High expectations
Advisors have work cut out for them
RBC Asset Management released the results of an investor survey this
past week. After a year of strong stock market returns, RBC and
Ipsos-Reid found that more than half of Canadians expect positive
returns from their RRSP portfolios this year. While, on average,
polled Canadians anticipate an average return of 6.3 percent, there
are signs of high expectations.
Uncertainty and risk aversion
While the overall return expectation seems realistic, there are two
important signs that demonstrate significant uncertainty and a
continued tilt toward conservatism. The first slide in this
link
shows that roughly two of every five people did not know what to
expect - a 77 percent increase from a year ago. Hence, the 6.3 percent
average return excludes this uncertain contingent. Hence, a more
complete picture of the breakdown can be summarized as follows:
- 39 percent don't know;
- 54 percent expect a gain; and
- 7 percent expect a loss.
Further, the second slide shows that nearly two-thirds of those polled
generally displayed a strong aversion to risk (with almost half of
those having a zero risk appetite). The trend is down from a year ago,
but this remains a significant figure. Individual investors, as a
group, are often out of touch with the reality of capital markets.
Future expectations
Forming expectations for stock returns need not be rocket science.
Advisors can use this very simple framework.

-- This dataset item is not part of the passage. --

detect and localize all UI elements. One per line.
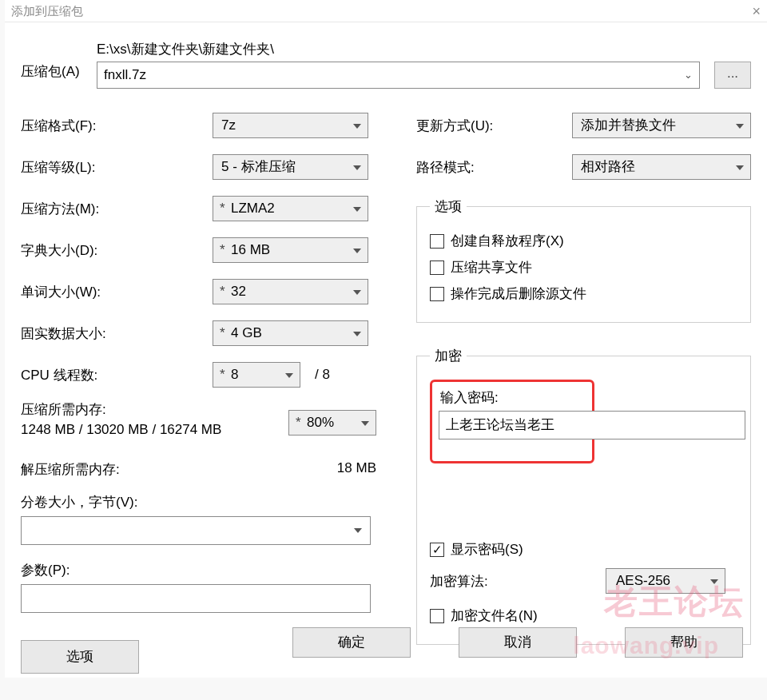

Add the following
together: dividend yield, real earnings growth, inflation, and any
increase in the price-earnings multiple. (Any decrease in the multiple
is subtracted.)
Using current market data adds up to returns of about 6 percent in
North America - or a little over 3 percent above inflation. These
figures are before incorporating any expansion or contraction of the
market's valuation multiple (i.e. change in P/E ratio). The
conservative assumption is to assume no change, which means fairly
modest returns from stocks for some time to come. With long-term bonds
yielding more than 5 percent in Canada (and just under 5 percent in
the U.S.), that means very little risk premium for the stock market -
if any at all.
Tying this into the RBC survey means that investors will need to
assume more than a little bit of risk to achieve their expected
return. But most survey respondents clearly indicated that they have
little or no appetite for risk. This is a significant mismatch that
should not be ignored.
The opportunity for advisors
Financial advisors have an important, twofold role to play in light of
this recent survey.
First, it's clear that most don't even know what they expect from
their retirement savings. In my experience, many also have no idea
what return they need to meet their goals. Advisors can help this
uncertain forty percent by helping them form more concrete
expectations via retirement projections. A thorough retirement plan
will give investors a concrete estimate that can act as a target to
guide the investment process.
Second, is the ongoing job of expectations. I'm not very
marketing-savvy but someone who is once told me that the key to
success is to "underpromise and overdeliver". In other words, setting
conservative expectations improves chances of a pleasant surprise. So,
if you think that my 'quick and dirty' return projections above are
just a result of my cynicism, then use the figures as a
baseline. Don't base any retirement plans on returns above the above
figures. That way, if I'm wrong and the bulls are right, you'll look
like a hero.
This is good advice whether you sit in the driver's seat of your own
portfolio (and financial plan) or if others rely on your counsel.